Marian Hossa of the Red Wings skates away as Evgeni Malkin, Ruslan Fedotenko and Maxime Talbot of the Penguins celebrates during Game 7. (Photo by Bruce Bennett/Getty Images)
My goodness, you just gotta feel sorry for Marian Hossa.
Unless you’re a Pens fan, that is.
And if you are, you have every right to be. After all, it was July 2 of last summer the Slovakian sniper snubbed your team for the recently crowned champion Red Wings because, as he said, he felt his chances of winning a Cup were greater in Motown than Steeltown.
That was only a couple of weeks after Detroit nipped Pittsburgh’s Cup aspirations in the bud and only a handful of months after Penguins GM Ray Shero dealt a chunk of his prospect pipeline to bring Hossa within two wins of lifting Lord Stanley’s mug.
So go ahead Pens fans and rub it in Hossa’s face. He left you high and dry, but now that you are soaking in the glory of winning it all it’s your right to let him know all about it. No fan base would be pleased if a star left them for pastures he publicly says are much, much greener.
But for the rest of us, we have a soft spot for Big Hoss.
In the modern world of sports, it’s commonplace for athletes to chase the cash and sign a deal with a team that leaves the rest of us wondering “uh, why?”
But Hossa wanted to win a Cup, so how can you knock a guy for picking the Detroit Red Wings, hockey’s modern dynasty?
The biggest free agent on the 2008 market, Hossa turned down a few long-term, monster-money offers that would have put him on Easy Street for the rest of his career. The Wings offered him a more-than-modest sum to be sure, but the one-year deal agreed upon was certainly the least secure of all the bids.

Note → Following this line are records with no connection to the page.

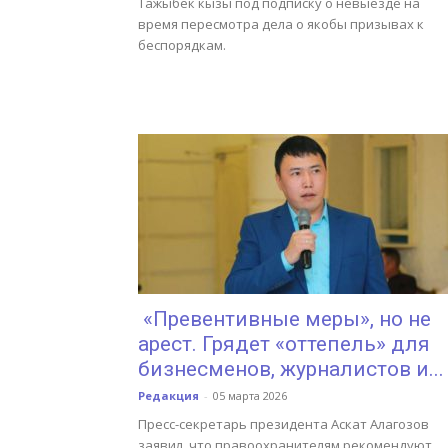
Тажыбек кызы под подписку о невыезде на
время пересмотра дела о якобы призывах к
беспорядкам.
«Превентивные меры», но не
арест. Грядет «оттепель» для
бизнесменов, журналистов и...
Редакция
-
05 марта 2026
Пресс-секретарь президента Аскат Алагозов
заявил, что правоохранителям рекомендуют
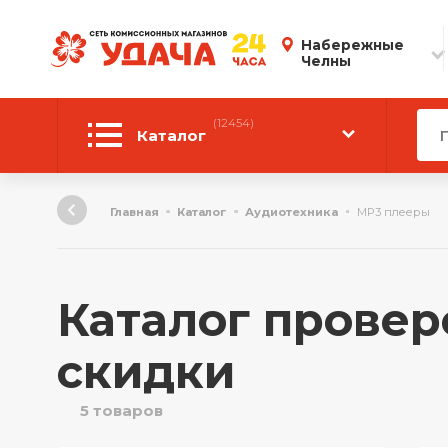
Набережные
Челны
(12454)
Каталог
Автотовары
Главная
Каталог
Аудиотехника
MP3 плееры
Аудиотехника
Инструмент
Каталог провер
Компьютерная техника
скидки
Личные вещи
5 товаров
ТВ и Видео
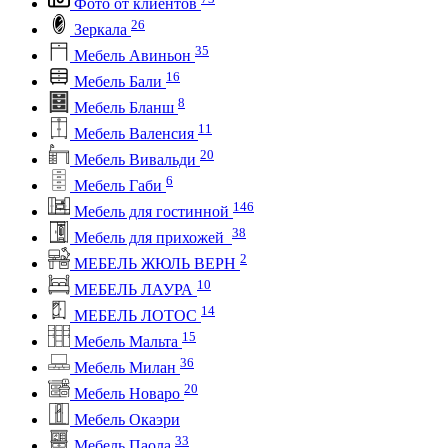
Фото от клиентов
26
Зеркала
35
Мебель Авиньон
16
Мебель Бали
8
Мебель Бланш
11
Мебель Валенсия
20
Мебель Вивальди
6
Мебель Габи
146
Мебель для гостинной
38
Мебель для прихожей
2
МЕБЕЛЬ ЖЮЛЬ ВЕРН
10
МЕБЕЛЬ ЛАУРА
14
МЕБЕЛЬ ЛОТОС
15
Мебель Мальта
36
Мебель Милан
20
Мебель Новаро
Мебель Окаэри
33
Мебель Паола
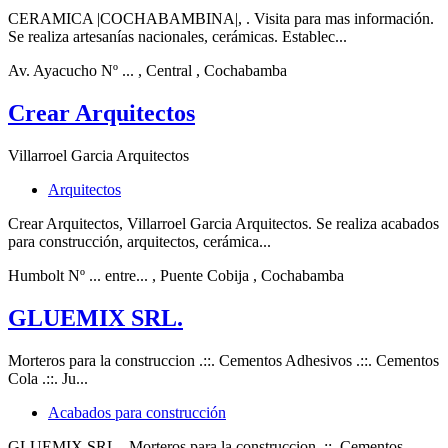
CERAMICA |COCHABAMBINA|, . Visita para mas información.
Se realiza artesanías nacionales, cerámicas. Establec...
Av. Ayacucho Nº ...
, Central
, Cochabamba
Crear Arquitectos
Villarroel Garcia Arquitectos
Arquitectos
Crear Arquitectos, Villarroel Garcia Arquitectos. Se realiza acabados
para construcción, arquitectos, cerámica...
Humbolt Nº ... entre...
, Puente Cobija
, Cochabamba
GLUEMIX SRL.
Morteros para la construccion .::. Cementos Adhesivos .::. Cementos
Cola .::. Ju...
Acabados para construcción
GLUEMIX SRL., Morteros para la construccion .::. Cementos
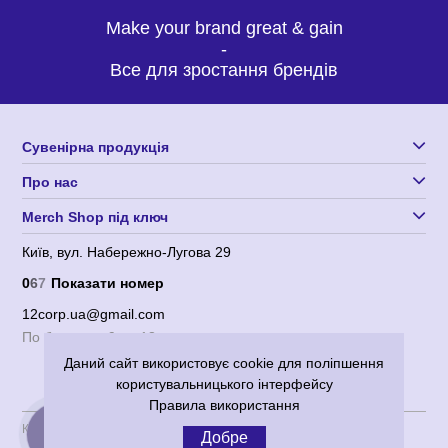
Make your brand great & gain
-
Все для зростання брендів
Сувенірна продукція
Про нас
Merch Shop під ключ
Київ, вул. Набережно-Лугова 29
0
6
7
Показати номер
12corp.ua@gmail.com
По будням с 9 до 18
Даний сайт використовує cookie для поліпшення
користувальницького інтерфейсу
Правила використання
Користувача угода
|
Політика конфіденційності
Добре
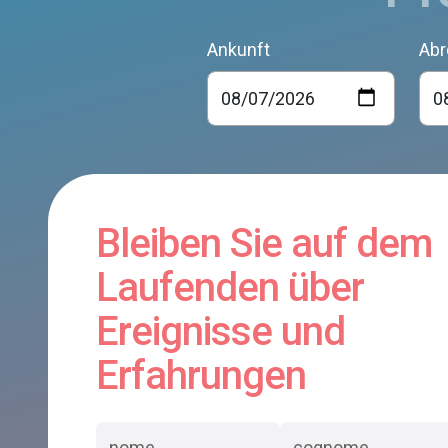
Ankunft
Abr
Bleiben Sie auf dem
Laufenden über
Ereignisse und
Erfahrungen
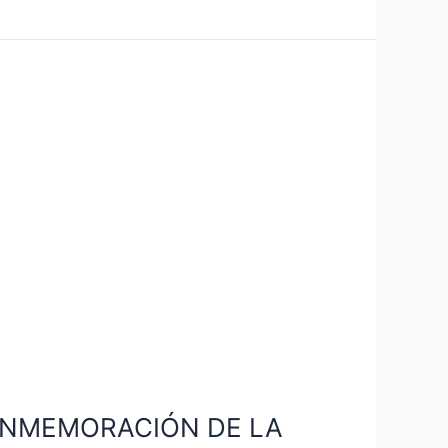
ONMEMORACIÓN DE LA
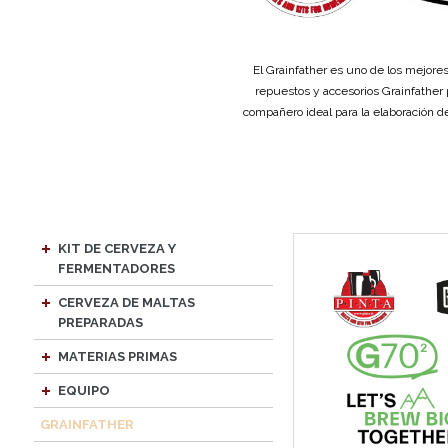
El Grainfather es uno de los mejores
repuestos y accesorios Grainfather p
compañero ideal para la elaboración d
KIT DE CERVEZA Y
FERMENTADORES
CERVEZA DE MALTAS
PREPARADAS
MATERIAS PRIMAS
EQUIPO
GRAINFATHER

What if he got injured? What if he struggled mightily to put up points? Hossa would have suffered the consequences this summer if anything went wrong.
When Hossa and the Wings agreed to the surprise deal last July, Detroit immediately became the favorites to win again – and by just making it back to the final you can’t say Hossa made a bad choice.

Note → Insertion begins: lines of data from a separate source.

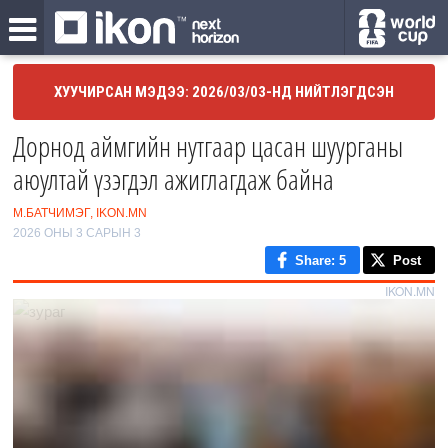
ХУУЧИРСАН МЭДЭЭ: 2026/03/03-НД НИЙТЛЭГДСЭН
Дорнод аймгийн нутгаар цасан шуурганы
аюултай үзэгдэл ажиглагдаж байна
М.БАТЧИМЭГ, IKON.MN
2026 ОНЫ 3 САРЫН 3
Share
: 5
Post
IKON.MN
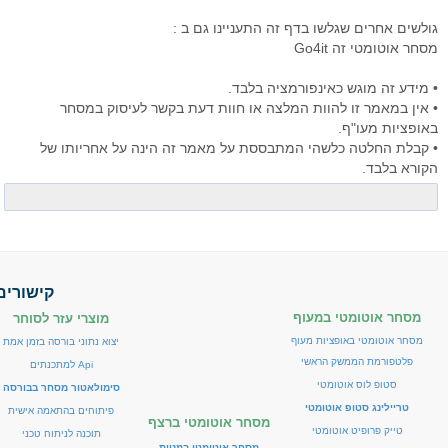
גולשים אחרים שגלשו בדף זה התעניינו גם ב :
מסחר אוטומטי זה Go4it
• מידע זה מוגש כאינפורמציה בלבד.
• אין במאמר זו להוות המלצה או חוות דעת בקשר לעיסוק במסחר
באופציות מעו"ף.
• קבלת החלטה כלשהי המתבססת על מאמר זה הינה על אחריותו של
הקורא בלבד.
קישורים
מסחר אוטומטי במעוף
מוצרי עזר לסוחר
מסחר אוטומטי באופציות מעוף
יצוא נתוני בורסה בזמן אמת
פלטפורמת הממשק הראשי
Api למתכנתים
סטופ לוס אוטומטי
סימולאטור מסחר בבורסה
טריילינג סטופ אוטומטי
פיתוחים בהתאמה אישית
מסחר אוטומטי ברצף
טייק פרופיט אוטומטי
תוכנה לניתוח טכני
מסחר אוטומטי במניות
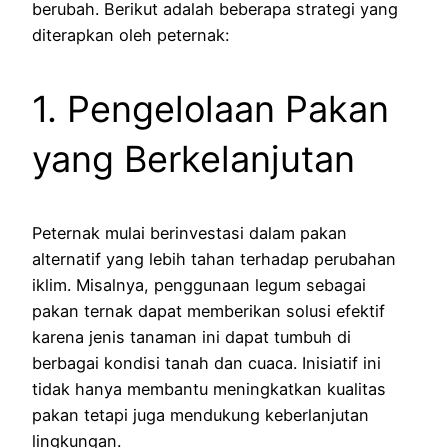
berubah. Berikut adalah beberapa strategi yang
diterapkan oleh peternak:
1. Pengelolaan Pakan
yang Berkelanjutan
Peternak mulai berinvestasi dalam pakan
alternatif yang lebih tahan terhadap perubahan
iklim. Misalnya, penggunaan legum sebagai
pakan ternak dapat memberikan solusi efektif
karena jenis tanaman ini dapat tumbuh di
berbagai kondisi tanah dan cuaca. Inisiatif ini
tidak hanya membantu meningkatkan kualitas
pakan tetapi juga mendukung keberlanjutan
lingkungan.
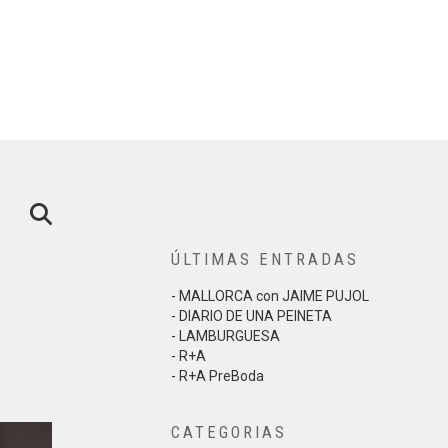
ÚLTIMAS ENTRADAS
- MALLORCA con JAIME PUJOL
- DIARIO DE UNA PEINETA
- LAMBURGUESA
- R+A
- R+A PreBoda
CATEGORIAS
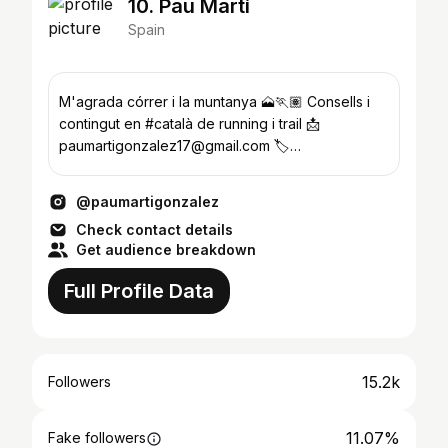
10. Pau Martí
Spain
M'agrada córrer i la muntanya 🗻🏃🏽 Consells i
contingut en #català de running i trail 📩
paumartigonzalez17@gmail.com 🏷️
@top4running.es dte. "PAU"
@paumartigonzalez
Check contact details
Get audience breakdown
Full Profile Data
15.2k
Followers
11.07%
Fake followers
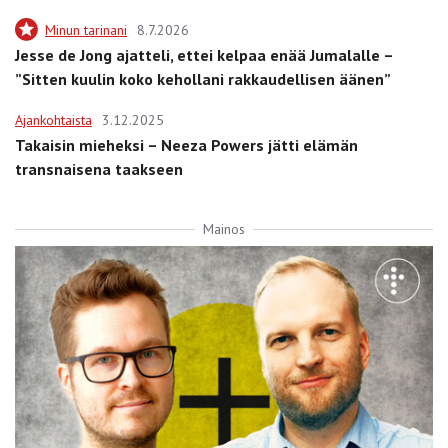
Minun tarinani
8.7.2026
Jesse de Jong ajatteli, ettei kelpaa enää Jumalalle –
”Sitten kuulin koko kehollani rakkaudellisen äänen”
Ajankohtaista
3.12.2025
Takaisin mieheksi – Neeza Powers jätti elämän
transnaisena taakseen
Mainos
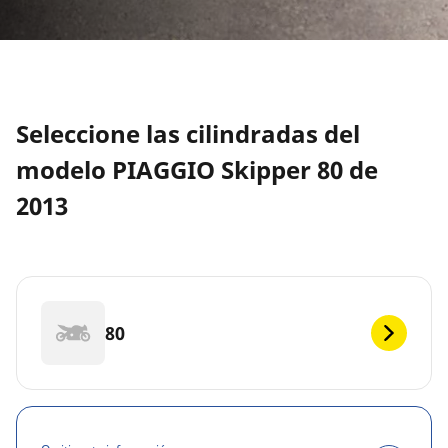
Seleccione las cilindradas del
modelo PIAGGIO Skipper 80 de
2013
80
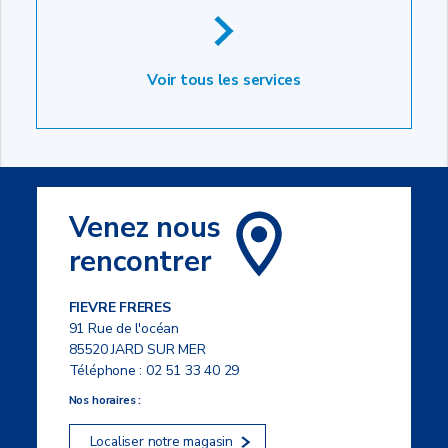
Voir tous les services
Venez nous
rencontrer
FIEVRE FRERES
91 Rue de l'océan
85520 JARD SUR MER
Téléphone :
02 51 33 40 29
Nos horaires :
Localiser notre magasin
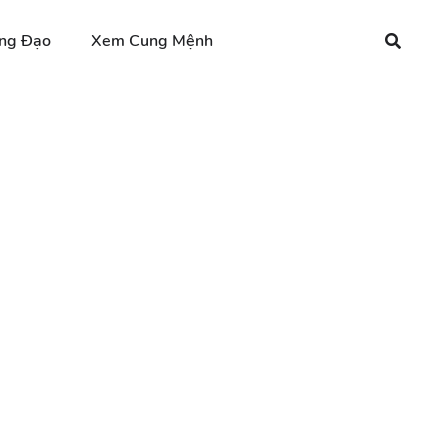
ng Đạo
Xem Cung Mệnh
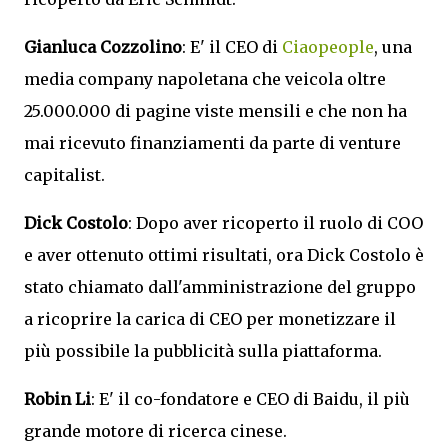
Gianluca Cozzolino
: E' il CEO di
Ciaopeople
, una
media company napoletana che veicola oltre
25.000.000 di pagine viste mensili e che non ha
mai ricevuto finanziamenti da parte di venture
capitalist.
Dick Costolo
: Dopo aver ricoperto il ruolo di COO
e aver ottenuto ottimi risultati, ora Dick Costolo è
stato chiamato dall'amministrazione del gruppo
a ricoprire la carica di CEO per monetizzare il
più possibile la pubblicità sulla piattaforma.
Robin Li
: E' il co-fondatore e CEO di Baidu, il più
grande motore di ricerca cinese.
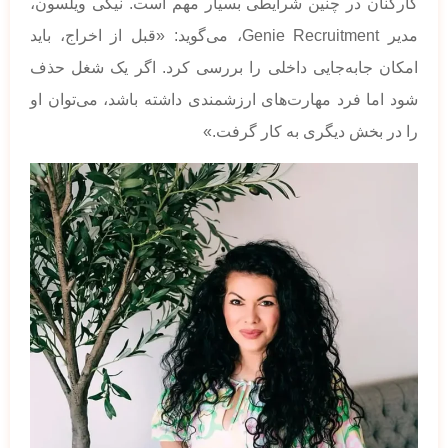
کارکنان در چنین شرایطی بسیار مهم است. نیکی ویلسون،
مدیر Genie Recruitment، می‌گوید: «قبل از اخراج، باید
امکان جابه‌جایی داخلی را بررسی کرد. اگر یک شغل حذف
شود اما فرد مهارت‌های ارزشمندی داشته باشد، می‌توان او
را در بخش دیگری به کار گرفت.»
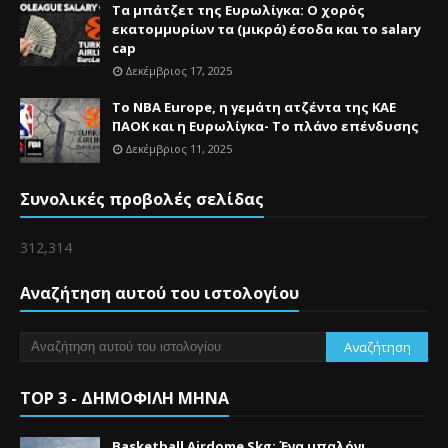
Τα μπάτζετ της Ευρωλίγκα: Ο χορός
εκατομμυρίων τα (μικρά) έσοδα και το salary
cap
Δεκέμβριος 17, 2025
Το NBA Europe, η γεμάτη ατζέντα της ΚΑΕ
ΠΑΟΚ και η Ευρωλίγκα- Το πλάνο επένδυσης
Δεκέμβριος 11, 2025
Συνολικές προβολές σελίδας
312,314
Αναζήτηση αυτού του ιστολογίου
TOP 3 - ΔΗΜΟΦΙΛΗ ΜΗΝΑ
Basketball Airdome Skg: Ένα μπαλόνι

But to fall one game short – and on a last-second chance, again – Hossa has to be feeling the pain. And while Pens fans will be sticking it to him from now until the end of time, I know I feel bad for a guy who chased a championship in an era where most players would have instead jumped at a big money offer.
I feel bad for him. That is, until he signs a multi-million dollar extension in Detroit or a juicy deal on the free agent market in July.
After the Edmonton Oilers and Montreal Canadiens bucked the recent trend of hiring coaches who graduated from the American League, the Minnesota Wild went right back to it in hiring its second coach in franchise history Monday.
Who is Todd Richards? Well, he is a Crystal, Minn., native, so his origins will inspire a fan base aching for more American blood on the roster, plus he played for the University of Minnesota Golden Gophers back in the ‘80s.
But most importantly for the team, Richards is another new mind brought in to change the culture of a club that has been dedicated to defense-first hockey since its inception in 2000.
While he has little experience as a head coach, Richards did take the Wilkes-Barre/Scranton Penguins to the Calder Cup final in one of his two years at the helm there, before making the jump to the NHL as an assistant to rookie leader Todd McClellan in San Jose this year.
Wild fans should hope McClellan’s puck-possession style (learned while he was an assistant in Detroit) rubs off on Richards, because if it does, things will get a heckuva lot more exciting in 2009-10.
They should also hope the other Marian (Gaborik) doesn’t hose them and stays around for the new movement.